1595 yılında oğlu tarafından yayınlanan Mercator haritası

Haritanın sırları

Birçok haritacı bu haritanın gizemini çözmeye çalıştı. Mercator bunu oluşturmak için üç farklı kaynak kullandığından, bilim adamları bunu anlamakta aşılmaz zorluklarla karşılaştı - farklı haritacılar tarafından farklı projeksiyonlar ve farklı doğruluk dereceleri kullanarak oluşturulan üç ayrı harita.
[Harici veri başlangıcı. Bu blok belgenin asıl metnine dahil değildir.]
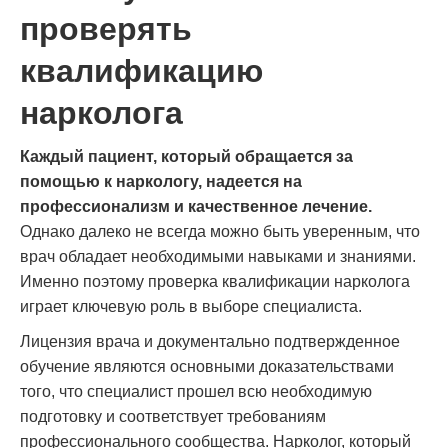
проверять
квалификацию
нарколога
Каждый пациент, который обращается за
помощью к наркологу, надеется на
профессионализм и качественное лечение.
Однако далеко не всегда можно быть уверенным, что
врач обладает необходимыми навыками и знаниями.
Именно поэтому проверка квалификации нарколога
играет ключевую роль в выборе специалиста.
Лицензия врача и документально подтвержденное
обучение являются основными доказательствами
того, что специалист прошел всю необходимую
подготовку и соответствует требованиям
профессионального сообщества. Нарколог, который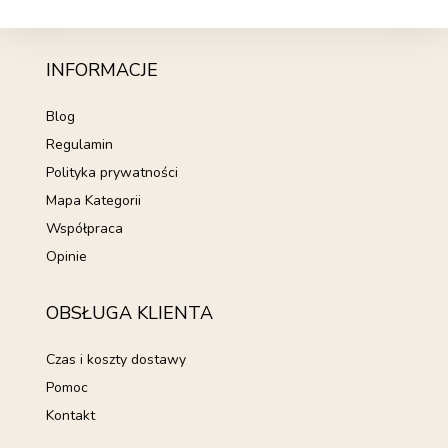
INFORMACJE
Blog
Regulamin
Polityka prywatności
Mapa Kategorii
Współpraca
Opinie
OBSŁUGA KLIENTA
Czas i koszty dostawy
Pomoc
Kontakt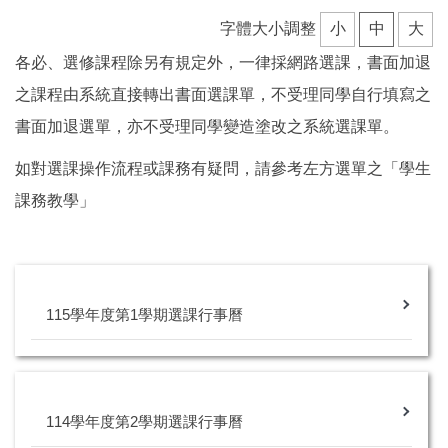
課程抵免
字體大小調整
小
中
大
學生課務教學
各必、選修課程除另有規定外，一律採網路選課，書面加退
之課程由系統直接轉出書面選課單，不受理同學自行填寫之
書面加退選單，亦不受理同學變造塗改之系統選課單。
如對選課操作流程或課務有疑問，請參考左方選單之「學生
課務教學」
115學年度第1學期選課行事曆
114學年度第2學期選課行事曆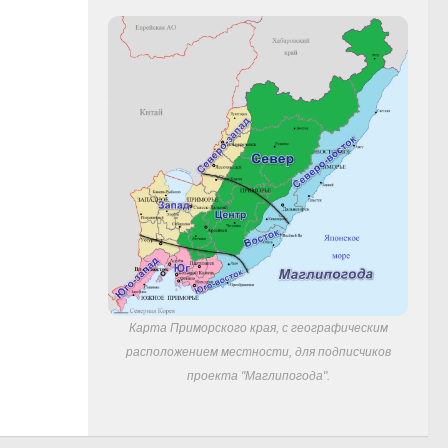
Карта Приморского края, с географическим
расположением местности, для подписчиков
проекта "Маглипогода".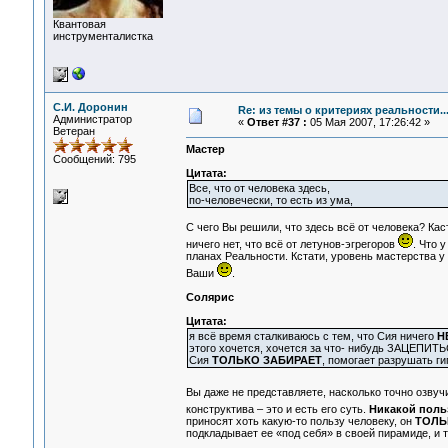
Квантовая
инструменталистка
С.И. Доронин
Re: из темы о критериях реальности..
Администратор
«
Ответ #37 :
05 Мая 2007, 17:26:42 »
Ветеран
Мастер
Сообщений: 795
Цитата:
Все, что от человека здесь,
по-человечески, то есть из ума,
С чего Вы решили, что здесь всё от человека? Кас
ничего нет, что всё от летунов-эгрегоров
. Что 
планах Реальности. Кстати, уровень мастерства у 
Ваши
.
Солярис
Цитата:
я всё время сталкиваюсь с тем, что Сия ничего
Н
этого хочется, хочется за что- нибудь ЗАЦЕПИТЬ
Сия
ТОЛЬКО ЗАБИРАЕТ
, помогает разрушать ги
Вы даже не представляете, насколько точно озву
конструктива – это и есть его суть.
Никакой польз
приносят хоть какую-то пользу человеку, он
ТОЛЬ
подкладывает ее «под себя» в своей пирамиде, и т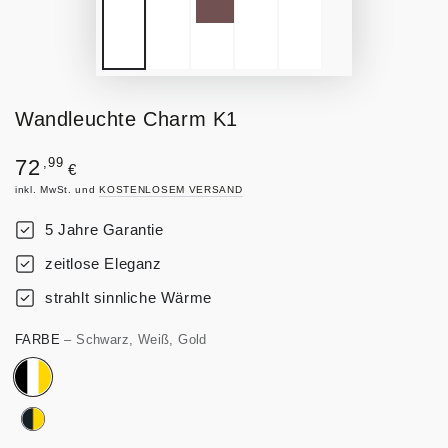
Wandleuchte Charm K1
Regulärer
,99
72
€
Preis
inkl. MwSt. und
KOSTENLOSEM VERSAND
5 Jahre Garantie
zeitlose Eleganz
strahlt sinnliche Wärme
FARBE
– Schwarz, Weiß, Gold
Ancak araştırmacıların tespit edemediği ve Mercator'un haritasını oluştururken kendisinin hesaba katmadığı temel özellik, kaynak haritalarının Kuzey Kutup Havzası'nı Dünya'nın jeolojik tarihinde çeşitli zamanlarda göstermesidir - Hyperborea ve çevresindeki kıtaların ana hatlarını gösterir. Sonuç, Mercator'un haritasında bir kafa karışıklığı, bilim adamlarının çözemediği ve bizi kendi başımıza cevaplar aramaya bıraktığı bir kafa karışıklığı. Bunu yapmadan önce, ana şeyle başlayalım.

Birçok antik kaynak, Hyperborea'nın Kuzey Kutbu'nda bulunduğunu göstermektedir. Diğerlerinin yanı sıra, eski Hint destanı Mahabharata bize şunu söyler:

«Samanyolu'nun (Arktik Okyanusu) kuzeyinde, Svetadvip olarak bilinen büyük bir ada vardır - kutsanmışların ülkesi. Güneşin, ayın ve yıldızların etrafında döndüğü dünyanın merkezi olan bir göbek vardır ».

Ortak bir duruşa dayanan Mercator, Hyperborea'yı MÖ 11000 felaketinden dolayı Dünya ekseninin ve Kuzey Coğrafik kutbunun dönüş açısının değiştiğini bilmeden Kuzey Kutbu'na yerleştirdi. Bu sonuçlar hakkında neredeyse hiçbir şey yazılmamıştır ve buna yakından bakmak bize kalmıştır. Şimdi Dünya ekseninin nasıl ve ne kadar değiştiğini bulmaya çalışacağız.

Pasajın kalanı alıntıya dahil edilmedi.